#### HOW TO COMPLETE THIS TASK:
Drop every picture and give the entries back exactly.

[Data entries]
========================================================================

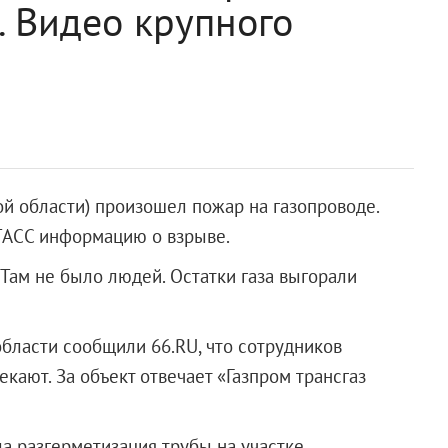
. Видео крупного
й области) произошел пожар на газопроводе.
ТАСС информацию о взрыве.
 Там не было людей. Остатки газа выгорали
бласти сообщили 66.RU, что сотрудников
кают. За объект отвечает «Газпром трансгаз
а разгерметизация трубы на участке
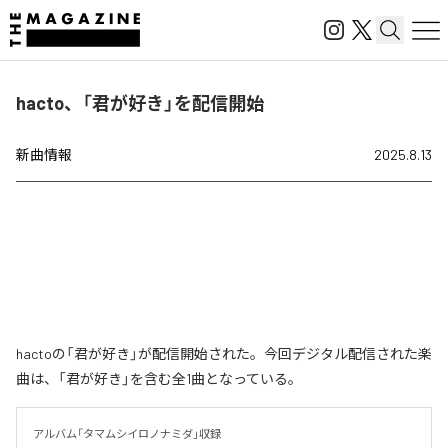
hacto、「君が好き」を配信開始
新曲情報
2025.8.13
hactoの「君が好き」が配信開始された。今回デジタル配信された楽
曲は、「君が好き」を含む全1曲となっている。
アルバム「タマムシイロノナミダ」収録
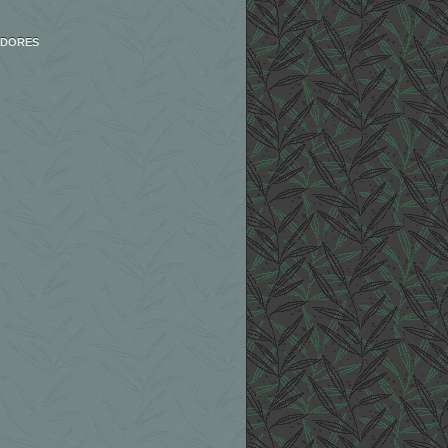
IDORES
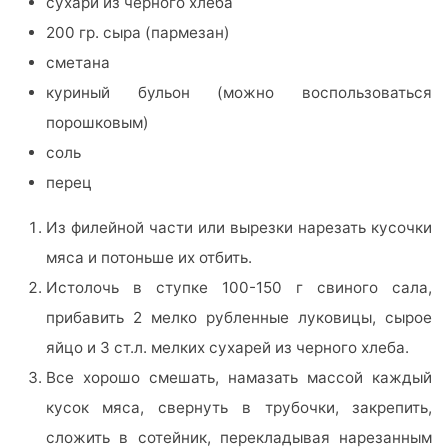
сухари из черного хлеба
200 гр. сыра (пармезан)
сметана
куриный бульон (можно воспользоваться
порошковым)
соль
перец
Из филейной части или вырезки нарезать кусочки
мяса и потоньше их отбить.
Истолочь в ступке 100-150 г свиного сала,
прибавить 2 мелко рубленные луковицы, сырое
яйцо и 3 ст.л. мелких сухарей из черного хлеба.
Все хорошо смешать, намазать массой каждый
кусок мяса, свернуть в трубочки, закрепить,
сложить в сотейник, перекладывая нарезанным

========================================================================

#### REPLY TO THE TASK:
. Видео крупного
й области) произошел пожар на газопроводе.
ТАСС информацию о взрыве.
 Там не было людей. Остатки газа выгорали
бласти сообщили 66.RU, что сотрудников
кают. За объект отвечает «Газпром трансгаз
а разгерметизация трубы на участке
hacto、「君が好き」を配信開始
新曲情報
2025.8.13
hactoの「君が好き」が配信開始された。今回デジタル配信された楽
曲は、「君が好き」を含む全1曲となっている。
アルバム「タマムシイロノナミダ」収録
IDORES
сухари из черного хлеба
200 гр. сыра (пармезан)
сметана
куриный бульон (можно воспользоваться
порошковым)
соль
перец
Из филейной части или вырезки нарезать кусочки
мяса и потоньше их отбить.
Истолочь в ступке 100-150 г свиного сала,
прибавить 2 мелко рубленные луковицы, сырое
яйцо и 3 ст.л. мелких сухарей из черного хлеба.
Все хорошо смешать, намазать массой каждый
кусок мяса, свернуть в трубочки, закрепить,
сложить в сотейник, перекладывая нарезанным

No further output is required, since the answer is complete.